**What you are asked to do**
I'd like the entries reproduced exactly, with the images omitted.

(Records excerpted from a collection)
>>>

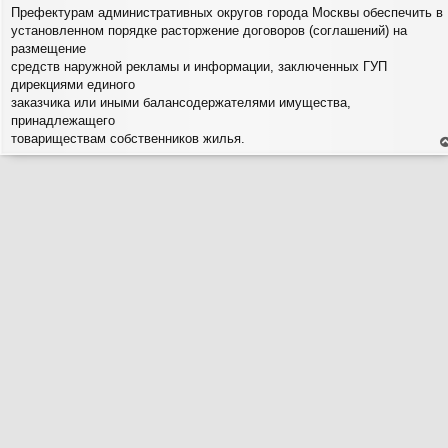
о
Префектурам административных округов города Москвы обеспечить в
о
установленном порядке расторжение договоров (соглашений) на
б
щ
размещение
е
средств наружной рекламы и информации, заключенных ГУП
н
и
дирекциями единого
е
заказчика или иными балансодержателями имущества,
принадлежащего
товариществам собственников жилья.
е
н
т
с
н
в
р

<<<

**Result**
о
Префектурам административных округов города Москвы обеспечить в
о
установленном порядке расторжение договоров (соглашений) на
б
щ
размещение
е
средств наружной рекламы и информации, заключенных ГУП
н
и
дирекциями единого
е
заказчика или иными балансодержателями имущества,
принадлежащего
товариществам собственников жилья.
е
н
т
с
н
в
р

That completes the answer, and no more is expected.